Namely, in the first batch of six grounds there are the following reasons for using nuclear weapons: 1) to deter potential adversaries from nuclear and non-nuclear attack of any scale  and under any conditions on p.20; 2) to respond to any non-nuclear strategic attack on p.21; 3) to protect its allies and partners from nuclear and non-nuclear attack on p.21;  4) if attack is launched vs nuclear forces of the U.S. allies on p. 21; 5) to respond to any attack vs the USA, its allied or partner civilian population and infrastructure on p. 21; and 6) to use low-yield nuclear weapons as a credible deterrence against regional aggression on p. 54. They have been clearly formulated.

However, there are too vague reasons, still not explained by Washington what the USA has in mind, namely: 1) if “operational shortfalls” reduce the effectiveness of the U.S. nuclear forces on p.38; 2) to deny “unexpected challenges” on p.38; 3) in the event of “a geopolitical challenge” that threatens an element of U.S. nuclear forces on p. 40; 4) to respond against “multiple future risks and uncertainties” on p.48; 5) to respond to  “new forms of aggression” on p. 21; 6) to respond to “emergence of new adversaries”, expansion of adversary nuclear forces, changes in adversary strategy and doctrine on p.38; 7) to use vs NPT member-states, if they violate it (p.21); and 8) to overcome  “technical  challenges”  or  “adversaries’ technological breakthroughs”, and in case of any cyberattacks (p.38).
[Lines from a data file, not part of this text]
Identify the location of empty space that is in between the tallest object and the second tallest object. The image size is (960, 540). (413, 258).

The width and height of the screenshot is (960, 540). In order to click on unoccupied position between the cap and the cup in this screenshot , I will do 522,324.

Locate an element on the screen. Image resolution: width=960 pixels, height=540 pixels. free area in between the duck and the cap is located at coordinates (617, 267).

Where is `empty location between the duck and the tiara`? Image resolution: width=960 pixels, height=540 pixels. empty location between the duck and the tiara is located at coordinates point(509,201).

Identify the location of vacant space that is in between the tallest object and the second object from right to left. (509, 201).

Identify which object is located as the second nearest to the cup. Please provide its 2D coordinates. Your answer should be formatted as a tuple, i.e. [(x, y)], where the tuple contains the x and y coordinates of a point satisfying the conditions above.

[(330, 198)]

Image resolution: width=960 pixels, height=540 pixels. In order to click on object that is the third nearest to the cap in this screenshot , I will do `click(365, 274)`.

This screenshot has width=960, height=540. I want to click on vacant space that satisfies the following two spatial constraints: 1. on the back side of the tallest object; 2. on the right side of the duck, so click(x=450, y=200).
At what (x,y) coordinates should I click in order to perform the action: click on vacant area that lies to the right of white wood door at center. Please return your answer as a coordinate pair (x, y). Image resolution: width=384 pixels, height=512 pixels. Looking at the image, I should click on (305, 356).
As has been repeatedly recognized in American military and political documents, in the next ten years, the Pentagon will receive up to US $ 400 billion dollars for strengthening the nuclear missile component, and in the next 30 years – US $ 1.2 trillion at constant prices, or US $ 1.7 trillion adjusted for inflation. No country in the world can spend such enormous amount of money for such weapons of mass destruction.
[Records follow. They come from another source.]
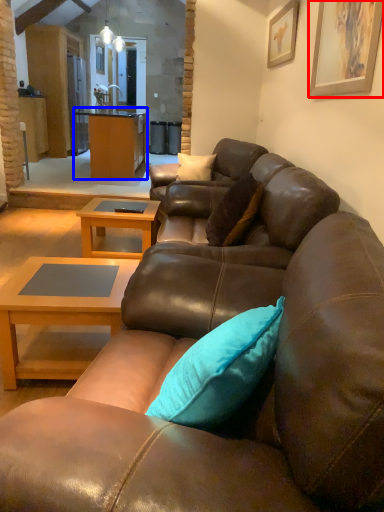 Question: Which of the following is the farthest to the observer, picture frame (highlighted by a red box) or cabinetry (highlighted by a blue box)?

Choices:
 (A) picture frame
 (B) cabinetry

Answer: (B) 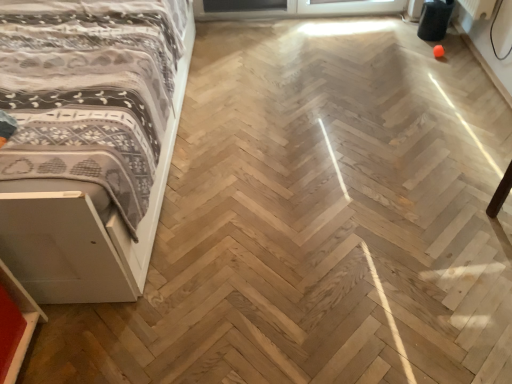 Question: Should I look upward or downward to see white matte bed at left?

Choices:
 (A) down
 (B) up

Answer: (B) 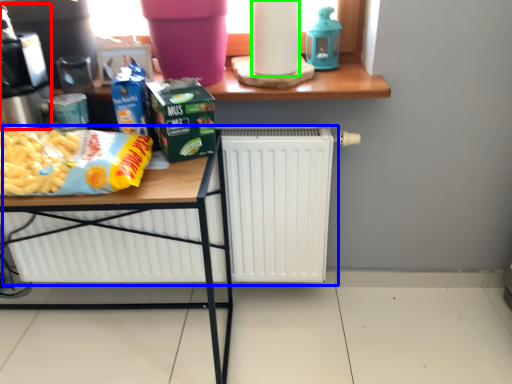 Question: Which object is positioned closest to coffee machine (highlighted by a red box)? Select from radiator (highlighted by a blue box) and paper towel (highlighted by a green box).

Choices:
 (A) radiator
 (B) paper towel

Answer: (B) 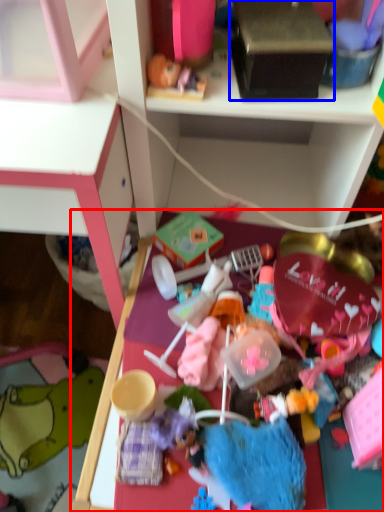 Question: Which object appears farthest to the camera in this image, table (highlighted by a red box) or box (highlighted by a blue box)?

Choices:
 (A) table
 (B) box

Answer: (B) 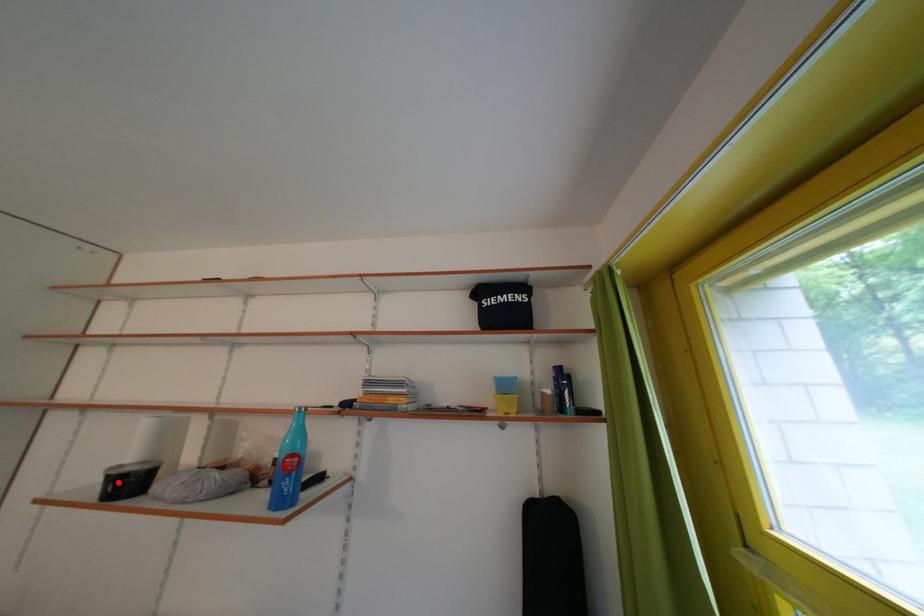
V. Current Russian nuclear strategy

It is fundamentally important that the Russian nuclear doctrines of 2010 (the previous one) and 2014 (the current one) do not contain provisions on the possibility of using Russian nuclear weapons in regional or local conflicts, which is attributed by some Western researchers. There is no indication of the separate use of strategic and tactical nuclear weapons. The present Russian military doctrine of 2014 annulled all the different opinions on this topic expressed before its adoption by various experts who did not declare an official point of view.

In addition, in the Russian military doctrine of 2014 there is no word about any desire of Moscow to implement the strategy of extended nuclear deterrence or forward-based nuclear deterrence, that is, by placing its own nuclear weapons on the territory of foreign states closer to American territory. Crucially, the updated version of Russia’s 2014 military doctrine lacks language about its desire to deploy strike elements of the global missile defense infrastructure in the territories of foreign countries.
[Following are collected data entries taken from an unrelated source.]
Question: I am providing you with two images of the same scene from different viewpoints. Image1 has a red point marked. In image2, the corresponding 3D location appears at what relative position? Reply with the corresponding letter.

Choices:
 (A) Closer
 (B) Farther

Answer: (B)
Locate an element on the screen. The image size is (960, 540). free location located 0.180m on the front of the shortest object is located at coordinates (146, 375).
Paragraph 8 of the 2014 military doctrine uses the term “non-nuclear deterrence system”, which referred to a set of foreign policy, military and military-technical measures aimed at preventing aggression against the Russian Federation by “non-nuclear means”. Paragraph 16 of the 2014 Russian military doctrine recognized that nuclear weapons will remain an important factor in preventing the nuclear military conflicts and military conflicts involving conventional weapons in large-scale war and regional warfare. Of fundamental importance is the provision of paragraph 20 of that Russian doctrine which stated that the prevention of a nuclear military conflict, like any other military conflict, is the basis of the military policy of the Russian Federation.

Paragraph 27, which fixes two possibilities for using nuclear weapons by the Russian Federation: in the case of use against it and (or) its allies of nuclear and other weapons of mass destruction (i.e., chemical and bacteriological weapons), as well as in the case of aggression against the Russian Federation with the use of conventional weapons, “when the very existence of the state is threatened.”

Thus, the current nuclear doctrine of the Russian Federation in brief can be qualified as the doctrine of “conditional defensive nuclear deterrence”. In contrast, the current American nuclear strategy can be characterized as the doctrine of “unconditional offensive nuclear deterrence”, since it provides for the initiative of the first preventive and pre-emptive nuclear strikes on almost any state of the globe, at any time and under any pretext.


VI. Potential human and environmental damages of using nuclear weapons

Many widely renown scholars and experts believe that even a limited use of nuclear weapons in a regional conflict will bring huge human losses and devastating material and environmental damages to many nations. Those case studies conducted in the last century and today by Western nuclear scientists arrive to the same sad and negative conclusions: any use of nuclear weapons – however limited – will bring an Armageddon scenario to many people.

Only one nuclear bomb dropped on Amsterdam with the population of around one million will sweep completely away this wonderful European city and its surrounding areas in a moment. One nuclear warhead of 500 kiloton delivered to New York or Moscow will kill nearly 5 million people in each case.

On June 19, 2019 Ted W. Lieu (D-Los Angeles County) announced a provision he proposed banning the production of low-yield nuclear weapons passed the House the same day as a part of an appropriations package. The provision prohibits the research, development, production and deployment of low-yield nuclear warheads for submarine-launched ballistic missiles. In his introduction it was stated that so-called low-yield nuclear weapons have the potential to lower the threshold for using nuclear weapons and increase the risk of entering the U.S. into nuclear war.

In 2018 and 2019, he also introduced and reintroduced the Hold the LYNE Act – or Low-Yield Nuclear Explosive Act, which would prohibit the research, development, production and deployment of low-yield nuclear warheads for submarine-launched ballistic missiles.

In his words, “Low-yield nuclear bombs would yield horrific results. With the power to kill at least 80,000 people, these bombs could drag the U.S. and our allies into a devastating nuclear conflict. … A low-yield bomb simply puts us at risk for all-out nuclear Armageddon. I’m grateful this provision was included in this year’s Defense appropriations bill, so we can stop low-yield nuclear weapons from creating a high-risk situation”.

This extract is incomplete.